Mismeasure of a Metropolis

At the turn of the century roughly five percent of the world’s people lived in cities with populations over 100,000. Today an estimated 45 percent—slightly more than 2.5 billion people live in urban centers. In recent years the most explosive growth has been in the developing world. Between 1950 and 1995 the number of cities in the developed world with populations greater than 1 million more than doubled, from 49 to 112; in the same period, million-plus cities in the developing world increased sixfold, from 34 to 213. The United Nations estimates that rural numbers will remain virtually steady while urban populations continue to soar: by 2025, it predicts, more than 5 billion people, or 61 percent of humanity, will be living in cities.

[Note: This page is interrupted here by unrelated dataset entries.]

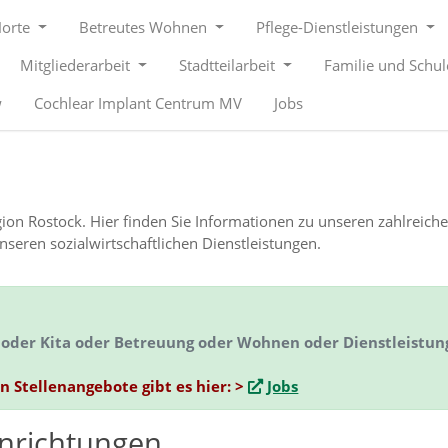
Horte
Betreutes Wohnen
Pflege-Dienstleistungen
Mitgliederarbeit
Stadtteilarbeit
Familie und Schu
w
Cochlear Implant Centrum MV
Jobs
Region Rostock. Hier finden Sie Informationen zu unseren zahlreich
eren sozialwirtschaftlichen Dienstleistungen.
ge oder Kita oder Betreuung oder Wohnen oder Dienstleistu
en Stellenangebote gibt es hier: >
Jobs
inrichtungen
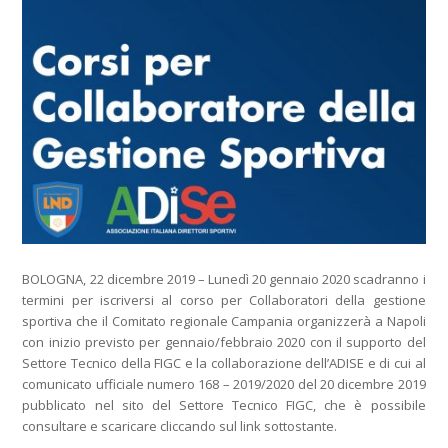
BOLOGNA, 22 dicembre 2019 – Lunedì 20 gennaio 2020 scadranno i
termini per iscriversi al corso per Collaboratori della gestione
sportiva che il Comitato regionale Campania organizzerà a Napoli
con inizio previsto per gennaio/febbraio 2020 con il supporto del
Settore Tecnico della FIGC e la collaborazione dell’ADISE e di cui al
comunicato ufficiale numero 168 – 2019/2020 del 20 dicembre 2019
pubblicato nel sito del Settore Tecnico FIGC, che è possibile
consultare e scaricare cliccando sul link sottostante.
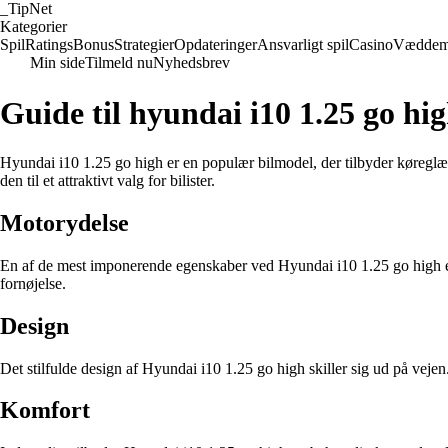
_
TipNet
Kategorier
Spil
Ratings
Bonus
Strategier
Opdateringer
Ansvarligt spil
Casino
Væddem
Min side
Tilmeld nu
Nyhedsbrev
Guide til hyundai i10 1.25 go hi
Hyundai i10 1.25 go high er en populær bilmodel, der tilbyder køreglæde
den til et attraktivt valg for bilister.
Motorydelse
En af de mest imponerende egenskaber ved Hyundai i10 1.25 go high er d
fornøjelse.
Design
Det stilfulde design af Hyundai i10 1.25 go high skiller sig ud på vej
Komfort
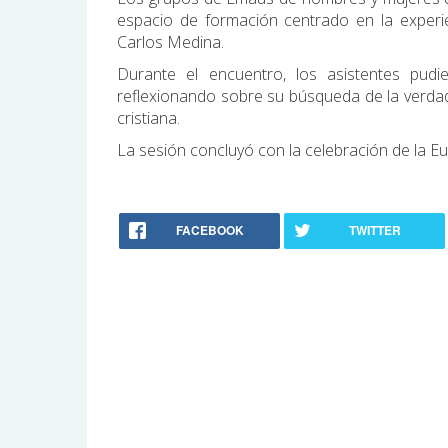
espacio de formación centrado en la experie
Carlos Medina.
Durante el encuentro, los asistentes pudie
reflexionando sobre su búsqueda de la verdad,
cristiana.
La sesión concluyó con la celebración de la Eu
FACEBOOK
TWITTER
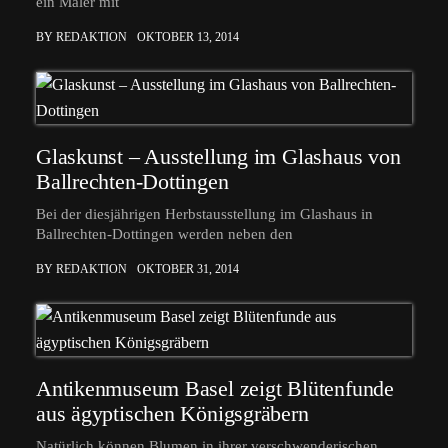
ein Maler mit
BY REDAKTION
OKTOBER 13, 2014
Glaskunst – Ausstellung im Glashaus von
Ballrechten-Dottingen
Bei der diesjährigen Herbstausstellung im Glashaus in
Ballrechten-Dottingen werden neben den
BY REDAKTION
OKTOBER 31, 2014
Antikenmuseum Basel zeigt Blütenfunde
aus ägyptischen Königsgräbern
Natürlich können Blumen in ihrer verschwenderischen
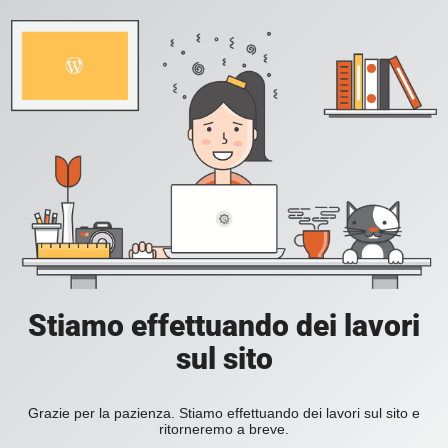
Stiamo effettuando dei lavori
sul sito
Grazie per la pazienza. Stiamo effettuando dei lavori sul sito e
ritorneremo a breve.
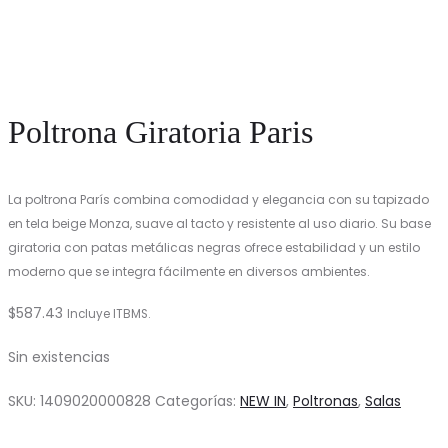
Poltrona Giratoria Paris
La poltrona París combina comodidad y elegancia con su tapizado
en tela beige Monza, suave al tacto y resistente al uso diario. Su base
giratoria con patas metálicas negras ofrece estabilidad y un estilo
moderno que se integra fácilmente en diversos ambientes.
$
587.43
Incluye ITBMS.
Sin existencias
SKU:
1409020000828
Categorías:
NEW IN
,
Poltronas
,
Salas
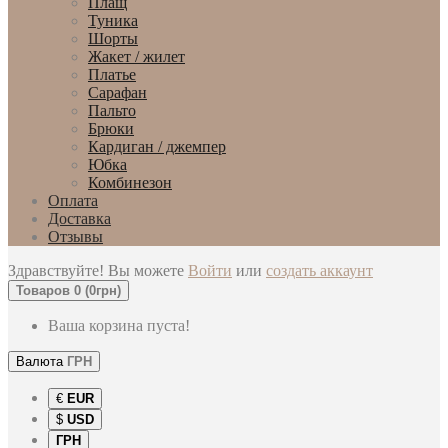
Плащ
Туника
Шорты
Жакет / жилет
Платье
Сарафан
Пальто
Брюки
Кардиган / джемпер
Юбка
Комбинезон
Оплата
Доставка
Отзывы
Здравствуйте! Вы можете
Войти
или
создать аккаунт
Товаров 0 (0грн)
Ваша корзина пуста!
Валюта
ГРН
€
EUR
$
USD
ГРН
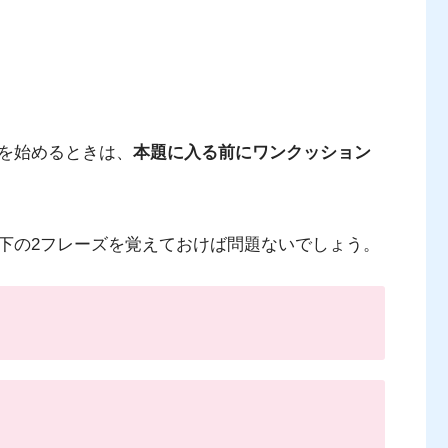
を始めるときは、
本題に入る前にワンクッション
下の2フレーズを覚えておけば問題ないでしょう。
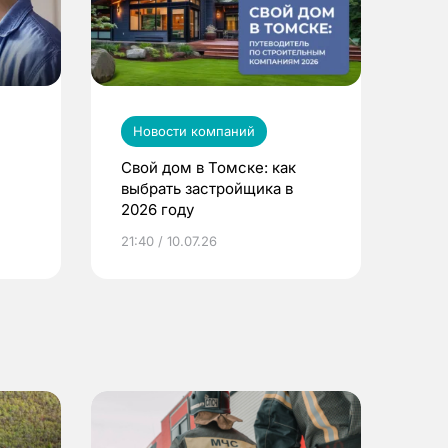
Новости компаний
Свой дом в Томске: как
выбрать застройщика в
2026 году
ье
21:40 / 10.07.26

Determining what steps governments might take to lessen the shocks of this coming era of giant cities calls for information not available today. It is difficult, for example, to get a fix on something as elementary as the size of the larger cities. In 1992 some estimates put the population of Mexico City at 20 million. Now the United Nations sets the number at 15.6 million—a difference bigger than Baghdad. Karachi may have 9.5 million residents, or it may have 12 million; Sao Paulo, at 16 million, has several million fewer than in earlier estimates. Part of the problem is the uncertainty of census data—where there has been a census at all—in nations that do not have the resources to conduct an efficient count and where squatters and legal residents may have sound reasons for evading the tally.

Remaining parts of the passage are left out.